▶ [Task details]: Could you work out the number of lines in the listing that include the word "scroll" and reply with that figure alone?

▶ [Data records]:

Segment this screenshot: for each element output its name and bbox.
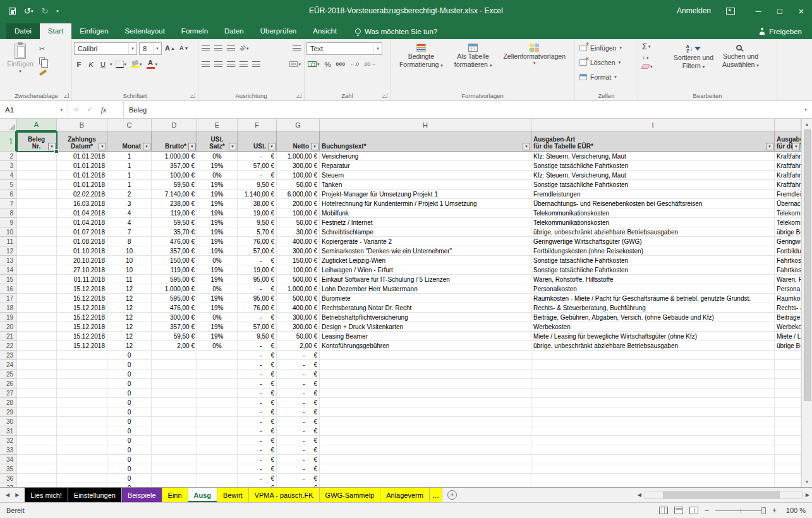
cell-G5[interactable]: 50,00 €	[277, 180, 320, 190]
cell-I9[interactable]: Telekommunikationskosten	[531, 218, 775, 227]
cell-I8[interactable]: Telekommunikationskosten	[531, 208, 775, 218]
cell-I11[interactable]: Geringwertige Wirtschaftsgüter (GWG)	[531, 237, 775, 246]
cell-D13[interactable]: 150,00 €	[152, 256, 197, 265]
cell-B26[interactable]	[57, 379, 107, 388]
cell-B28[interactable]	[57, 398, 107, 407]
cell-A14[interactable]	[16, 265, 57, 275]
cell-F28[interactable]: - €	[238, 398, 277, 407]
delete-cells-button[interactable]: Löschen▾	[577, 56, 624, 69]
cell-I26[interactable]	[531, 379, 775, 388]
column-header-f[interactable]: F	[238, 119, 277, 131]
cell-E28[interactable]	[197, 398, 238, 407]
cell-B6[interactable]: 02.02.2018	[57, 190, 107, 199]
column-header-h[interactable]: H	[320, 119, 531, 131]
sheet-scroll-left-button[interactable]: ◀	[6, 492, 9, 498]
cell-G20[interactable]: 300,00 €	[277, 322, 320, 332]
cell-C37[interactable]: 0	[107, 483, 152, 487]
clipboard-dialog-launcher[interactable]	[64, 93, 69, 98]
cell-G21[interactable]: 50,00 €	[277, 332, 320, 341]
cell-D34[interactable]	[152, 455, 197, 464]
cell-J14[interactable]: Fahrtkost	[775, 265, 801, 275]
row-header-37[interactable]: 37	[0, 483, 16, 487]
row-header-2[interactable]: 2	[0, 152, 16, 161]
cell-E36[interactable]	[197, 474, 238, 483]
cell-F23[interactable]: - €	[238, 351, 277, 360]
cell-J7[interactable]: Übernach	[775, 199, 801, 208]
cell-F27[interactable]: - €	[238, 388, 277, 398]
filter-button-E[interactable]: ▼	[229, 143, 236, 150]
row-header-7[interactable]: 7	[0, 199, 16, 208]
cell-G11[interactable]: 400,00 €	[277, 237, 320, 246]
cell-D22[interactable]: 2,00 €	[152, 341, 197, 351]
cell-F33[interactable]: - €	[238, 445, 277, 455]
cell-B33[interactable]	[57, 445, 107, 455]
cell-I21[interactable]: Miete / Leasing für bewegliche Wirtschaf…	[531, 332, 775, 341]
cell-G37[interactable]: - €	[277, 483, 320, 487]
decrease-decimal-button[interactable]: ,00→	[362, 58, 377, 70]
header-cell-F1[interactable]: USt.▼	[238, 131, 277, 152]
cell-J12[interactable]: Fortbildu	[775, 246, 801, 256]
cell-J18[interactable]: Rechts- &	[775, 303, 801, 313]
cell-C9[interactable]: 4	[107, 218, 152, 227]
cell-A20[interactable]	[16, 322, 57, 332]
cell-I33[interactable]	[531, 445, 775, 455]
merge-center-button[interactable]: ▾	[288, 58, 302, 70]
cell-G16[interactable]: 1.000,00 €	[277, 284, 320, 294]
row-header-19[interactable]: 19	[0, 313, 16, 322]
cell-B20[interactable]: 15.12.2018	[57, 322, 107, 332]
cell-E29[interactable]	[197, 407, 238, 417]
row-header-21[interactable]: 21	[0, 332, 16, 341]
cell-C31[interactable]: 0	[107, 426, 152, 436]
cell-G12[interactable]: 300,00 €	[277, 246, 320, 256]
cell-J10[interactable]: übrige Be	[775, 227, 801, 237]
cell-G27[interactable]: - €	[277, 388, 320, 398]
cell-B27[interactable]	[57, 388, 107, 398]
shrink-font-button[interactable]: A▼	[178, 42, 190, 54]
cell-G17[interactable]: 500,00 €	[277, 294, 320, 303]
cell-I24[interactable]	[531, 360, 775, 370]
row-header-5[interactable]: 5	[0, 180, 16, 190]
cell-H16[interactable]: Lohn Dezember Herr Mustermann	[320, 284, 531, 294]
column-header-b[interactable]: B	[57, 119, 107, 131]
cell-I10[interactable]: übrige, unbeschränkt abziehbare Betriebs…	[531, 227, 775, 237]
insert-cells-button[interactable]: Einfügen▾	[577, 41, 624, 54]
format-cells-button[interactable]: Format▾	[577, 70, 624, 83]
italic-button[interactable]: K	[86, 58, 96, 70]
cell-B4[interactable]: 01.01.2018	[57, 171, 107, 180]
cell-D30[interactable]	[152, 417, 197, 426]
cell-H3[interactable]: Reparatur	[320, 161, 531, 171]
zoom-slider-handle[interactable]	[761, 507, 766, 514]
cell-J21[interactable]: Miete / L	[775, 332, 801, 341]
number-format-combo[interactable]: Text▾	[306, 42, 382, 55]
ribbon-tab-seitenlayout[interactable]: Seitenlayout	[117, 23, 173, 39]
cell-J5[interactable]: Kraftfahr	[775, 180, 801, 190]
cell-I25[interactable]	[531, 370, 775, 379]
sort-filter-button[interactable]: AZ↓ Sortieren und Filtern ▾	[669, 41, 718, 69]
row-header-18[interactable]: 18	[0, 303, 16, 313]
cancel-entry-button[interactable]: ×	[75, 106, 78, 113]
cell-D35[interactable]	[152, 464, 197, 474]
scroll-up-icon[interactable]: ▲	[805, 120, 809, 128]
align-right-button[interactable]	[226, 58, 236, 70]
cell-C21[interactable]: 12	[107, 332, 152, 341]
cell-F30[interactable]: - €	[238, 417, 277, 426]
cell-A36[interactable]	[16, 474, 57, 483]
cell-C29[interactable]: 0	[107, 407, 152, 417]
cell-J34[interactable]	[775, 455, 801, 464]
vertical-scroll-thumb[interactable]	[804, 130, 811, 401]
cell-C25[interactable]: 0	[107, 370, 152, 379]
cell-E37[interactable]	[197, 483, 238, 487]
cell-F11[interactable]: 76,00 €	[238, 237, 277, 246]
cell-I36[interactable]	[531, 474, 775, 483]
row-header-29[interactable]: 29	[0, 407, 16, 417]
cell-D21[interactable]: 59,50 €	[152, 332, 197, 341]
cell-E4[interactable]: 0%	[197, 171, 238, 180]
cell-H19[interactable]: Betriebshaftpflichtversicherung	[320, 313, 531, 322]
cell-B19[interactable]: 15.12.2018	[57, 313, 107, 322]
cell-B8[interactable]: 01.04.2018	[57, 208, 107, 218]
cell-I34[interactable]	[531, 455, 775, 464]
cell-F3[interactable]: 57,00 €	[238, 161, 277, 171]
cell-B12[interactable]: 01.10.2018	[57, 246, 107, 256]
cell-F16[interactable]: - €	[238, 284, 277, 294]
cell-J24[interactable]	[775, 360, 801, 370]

▶ [Output of the exercise]: 3